» DATA PROVIDED:
::::

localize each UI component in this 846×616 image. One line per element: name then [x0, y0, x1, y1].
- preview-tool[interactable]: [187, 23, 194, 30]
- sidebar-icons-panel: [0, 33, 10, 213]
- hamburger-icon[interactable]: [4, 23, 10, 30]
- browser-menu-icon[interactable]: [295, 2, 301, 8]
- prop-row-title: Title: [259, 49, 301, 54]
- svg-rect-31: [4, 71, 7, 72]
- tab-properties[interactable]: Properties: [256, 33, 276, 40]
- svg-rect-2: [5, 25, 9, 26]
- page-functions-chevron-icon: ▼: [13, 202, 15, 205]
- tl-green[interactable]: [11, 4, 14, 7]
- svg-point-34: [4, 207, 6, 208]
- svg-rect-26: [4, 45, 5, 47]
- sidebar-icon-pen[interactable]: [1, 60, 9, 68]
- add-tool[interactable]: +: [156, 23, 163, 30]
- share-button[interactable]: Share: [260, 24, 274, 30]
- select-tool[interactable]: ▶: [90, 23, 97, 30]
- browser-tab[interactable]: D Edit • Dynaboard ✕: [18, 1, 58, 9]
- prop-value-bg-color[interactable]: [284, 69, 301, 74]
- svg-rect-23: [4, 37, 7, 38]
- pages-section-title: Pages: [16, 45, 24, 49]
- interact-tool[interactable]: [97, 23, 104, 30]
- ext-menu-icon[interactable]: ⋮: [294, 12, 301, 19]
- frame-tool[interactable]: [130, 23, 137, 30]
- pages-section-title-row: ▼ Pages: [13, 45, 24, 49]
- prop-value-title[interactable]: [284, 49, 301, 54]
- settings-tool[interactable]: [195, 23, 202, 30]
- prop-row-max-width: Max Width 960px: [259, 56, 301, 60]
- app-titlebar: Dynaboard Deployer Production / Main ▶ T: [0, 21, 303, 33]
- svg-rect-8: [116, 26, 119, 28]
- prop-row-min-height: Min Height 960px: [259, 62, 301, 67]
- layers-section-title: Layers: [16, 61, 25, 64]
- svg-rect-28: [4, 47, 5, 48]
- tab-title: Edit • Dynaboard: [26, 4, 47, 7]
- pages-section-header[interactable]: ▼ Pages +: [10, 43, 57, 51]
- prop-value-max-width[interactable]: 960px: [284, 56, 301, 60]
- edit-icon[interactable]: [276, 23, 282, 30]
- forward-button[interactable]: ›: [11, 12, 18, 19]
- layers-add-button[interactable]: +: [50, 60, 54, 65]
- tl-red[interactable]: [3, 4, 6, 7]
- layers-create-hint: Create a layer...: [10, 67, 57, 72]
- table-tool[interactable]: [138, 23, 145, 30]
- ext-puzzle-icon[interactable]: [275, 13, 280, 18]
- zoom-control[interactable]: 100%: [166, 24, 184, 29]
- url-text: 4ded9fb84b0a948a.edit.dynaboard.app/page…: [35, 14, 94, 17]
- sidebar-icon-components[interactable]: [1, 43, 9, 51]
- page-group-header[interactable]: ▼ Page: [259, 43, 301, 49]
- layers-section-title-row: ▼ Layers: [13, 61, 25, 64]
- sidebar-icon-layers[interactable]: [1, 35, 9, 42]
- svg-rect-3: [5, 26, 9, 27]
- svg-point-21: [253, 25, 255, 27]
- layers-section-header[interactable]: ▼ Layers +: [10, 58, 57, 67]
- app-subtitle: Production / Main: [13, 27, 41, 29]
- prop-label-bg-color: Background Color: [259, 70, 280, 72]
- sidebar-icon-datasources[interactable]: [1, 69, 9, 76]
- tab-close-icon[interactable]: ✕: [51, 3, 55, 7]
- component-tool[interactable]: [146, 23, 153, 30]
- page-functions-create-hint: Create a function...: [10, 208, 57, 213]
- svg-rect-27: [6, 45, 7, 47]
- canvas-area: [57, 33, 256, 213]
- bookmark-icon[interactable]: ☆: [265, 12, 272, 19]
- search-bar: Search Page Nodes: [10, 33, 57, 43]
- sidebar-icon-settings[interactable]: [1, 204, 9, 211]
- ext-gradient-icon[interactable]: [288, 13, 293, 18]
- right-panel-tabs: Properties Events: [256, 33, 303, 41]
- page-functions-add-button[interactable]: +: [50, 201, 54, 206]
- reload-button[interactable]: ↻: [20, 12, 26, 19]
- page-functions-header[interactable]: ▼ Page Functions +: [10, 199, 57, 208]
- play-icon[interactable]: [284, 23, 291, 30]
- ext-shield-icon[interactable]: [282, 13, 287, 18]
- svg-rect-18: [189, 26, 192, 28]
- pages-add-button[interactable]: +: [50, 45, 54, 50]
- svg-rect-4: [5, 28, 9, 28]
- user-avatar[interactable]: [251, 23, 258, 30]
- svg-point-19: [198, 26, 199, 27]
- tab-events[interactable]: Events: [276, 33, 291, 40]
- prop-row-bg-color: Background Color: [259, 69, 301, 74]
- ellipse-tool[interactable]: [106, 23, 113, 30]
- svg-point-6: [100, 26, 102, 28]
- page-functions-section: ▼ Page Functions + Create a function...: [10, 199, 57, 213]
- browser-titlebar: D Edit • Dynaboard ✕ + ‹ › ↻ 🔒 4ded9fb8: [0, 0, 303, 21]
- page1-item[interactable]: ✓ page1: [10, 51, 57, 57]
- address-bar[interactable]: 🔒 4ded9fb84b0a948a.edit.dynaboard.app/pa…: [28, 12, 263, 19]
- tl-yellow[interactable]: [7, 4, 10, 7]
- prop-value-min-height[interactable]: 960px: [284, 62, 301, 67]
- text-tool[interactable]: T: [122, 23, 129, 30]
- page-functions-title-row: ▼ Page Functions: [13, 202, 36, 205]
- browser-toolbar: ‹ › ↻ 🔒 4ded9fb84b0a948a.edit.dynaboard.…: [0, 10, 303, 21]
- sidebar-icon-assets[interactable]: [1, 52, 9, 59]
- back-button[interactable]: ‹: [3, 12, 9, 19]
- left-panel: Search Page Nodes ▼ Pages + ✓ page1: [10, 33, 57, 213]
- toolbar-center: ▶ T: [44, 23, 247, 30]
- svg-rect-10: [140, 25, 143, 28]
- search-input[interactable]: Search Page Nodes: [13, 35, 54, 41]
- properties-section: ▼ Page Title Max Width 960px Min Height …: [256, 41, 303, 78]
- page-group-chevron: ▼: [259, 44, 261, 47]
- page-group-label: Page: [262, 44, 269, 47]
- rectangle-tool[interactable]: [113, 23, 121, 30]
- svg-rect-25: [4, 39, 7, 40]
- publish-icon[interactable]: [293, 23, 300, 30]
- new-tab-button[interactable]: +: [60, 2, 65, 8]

::::

» YOUR OBJECTIVE: This task calls for each line of the material that contains "Create".

» ANSWER SECTION:
- layers-create-hint: Create a layer...: [10, 67, 57, 72]
- page-functions-create-hint: Create a function...: [10, 208, 57, 213]
- page-functions-section: ▼ Page Functions + Create a function...: [10, 199, 57, 213]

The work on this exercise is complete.